GitHub - pablocael/pynear: A python library for efficient KNN search within metric spaces using multiple distance functions.

10 min read Original article ↗

PyPI version Python versions CI License: MIT GitHub stars

Fast KNN that doesn't make you choose between exact answers and production speed. Drop-in for scikit-learn. SIMD-accelerated. Binary Multi-Index Hashing that beats Faiss's own MIH at matched recall — and finds 512-bit near-duplicates ~40× faster than Faiss's brute-force scan at 100% recall.

PyNear demo

PyNear is a metric-space nearest-neighbour library with a C++ core: exact VP-Trees up to ~256-D, IVF-Flat for approximate float search at 512–1024-D (embeddings, RAG), and Multi-Index Hashing / IVF-Binary for Hamming search on binary descriptors — one small, NumPy-only API with a scikit-learn drop-in and pre-built wheels (pip install pynear).


Table of Contents


Introduction

Search, recommendation, deduplication, and retrieval-augmented generation all reduce to the same primitive: turn an item — an image, an audio clip, a document, a face — into a descriptor (a fixed-length vector or bit-string), then find the descriptors nearest to it. Similar items map to nearby points, so "find similar" becomes "find nearest neighbours."

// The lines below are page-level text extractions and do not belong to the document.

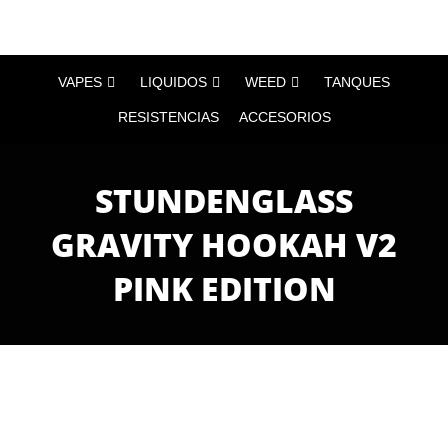
VAPES
LIQUIDOS
WEED
TANQUES
RESISTENCIAS
ACCESORIOS
STUNDENGLASS
GRAVITY HOOKAH V2
PINK EDITION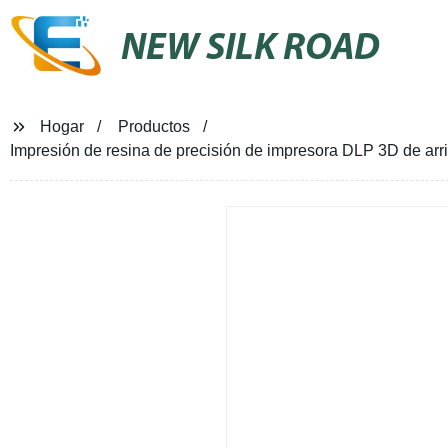
NEW SILK ROAD
Hogar
Productos
Impresión de resina de precisión de impresora DLP 3D de arr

The right way to search depends on the data, and PyNear gives you one API for all three regimes instead of forcing every problem through the same tool:

  • Low-to-mid dimensions (a few up to ~256-D) — exact tree search wins. A VP-Tree prunes by distance to vantage points and returns the true nearest neighbours, no recall loss, no tuning.
  • High-dimensional float vectors (512–1024-D embeddings) — exact pruning collapses (the curse of dimensionality), so IVF-Flat trades a sliver of recall for large speed-ups.
  • Binary descriptors (ORB, BRIEF, perceptual hashes, SimHash) — Hamming distance plus Multi-Index Hashing uses the pigeonhole principle to find near-duplicates without scanning the whole dataset.

What people build with it:

  • Image / video deduplication & copy detection — perceptual-hash / ORB descriptors + MIHBinaryIndex.
  • Audio fingerprinting (Shazam-style) — spectrogram-peak descriptors + Hamming search.
  • Semantic & RAG retrieval — text/image embeddings + IVFFlatCosineIndex.
  • Classic ML — drop-in KNeighborsClassifier / Regressor backed by VP-Trees.

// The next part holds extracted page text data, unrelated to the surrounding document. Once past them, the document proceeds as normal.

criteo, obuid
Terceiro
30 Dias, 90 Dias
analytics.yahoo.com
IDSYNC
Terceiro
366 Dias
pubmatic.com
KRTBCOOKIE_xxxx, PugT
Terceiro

New to nearest-neighbour search? See docs/intro.md for a gentle, jargon-free introduction — or the deep dive, The shared recipe behind image search, Shazam, and RAG.


Why PyNear?

PyNear Faiss Annoy scikit-learn
Metric agnostic ✅ L2, L1, L∞, cosine, Hamming L2 / IP / cosine L2 / cosine / Hamming L2 / others
Binary / Hamming approx ✅ MIH + IVF, faster than Faiss MIH ✅ MIH + IVF
scikit-learn drop-in ✅ adapter classes
Zero native deps ✅ NumPy only ❌ compiled lib + optional GPU

Full comparison →


Installation

Requires Python 3.8+ and NumPy ≥ 1.21.2. Pre-built wheels are available for Linux, macOS (x86-64 and Apple Silicon), and Windows — no compiler needed.


Quick start

PyNear's two headline indices: exact VP-Trees for low-to-mid dimensions, and Multi-Index Hashing for binary descriptors.

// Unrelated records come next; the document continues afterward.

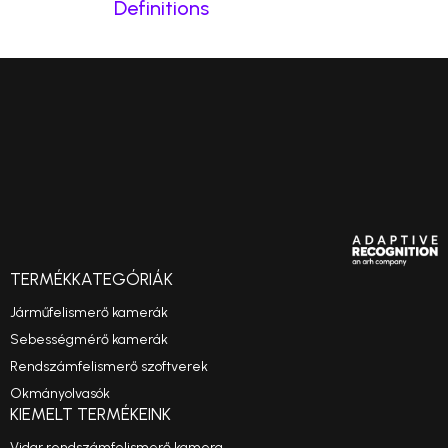
Definitions
TERMÉKKATEGÓRIÁK
Járműfelismerő kamerák
Sebességmérő kamerák
Rendszámfelismerő szoftverek
Okmányolvasók
KIEMELT TERMÉKEINK
Vidar rendszámfelismerő kamera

Low-dimensional exact search (VPTreeL2Index)

VP-Trees partition points by distance to a vantage point, so they prune whole branches in any metric space and return exact neighbours — no recall loss, no tuning — and stay effective up to ~256-D. The same API backs L2, L1, L∞, cosine, and Hamming.

import numpy as np
import pynear

# 100,000 vectors in 32-D
data = np.random.rand(100_000, 32).astype(np.float32)
index = pynear.VPTreeL2Index()
index.set(data)

# KNN search — returns (indices, distances) per query, sorted nearest-first
queries = np.random.rand(10, 32).astype(np.float32)
indices, distances = index.searchKNN(queries, k=5)

# 1-NN shortcut (slightly faster than searchKNN with k=1)
nn_indices, nn_distances = index.search1NN(queries)

High-dimensional binary descriptors (MIHBinaryIndex)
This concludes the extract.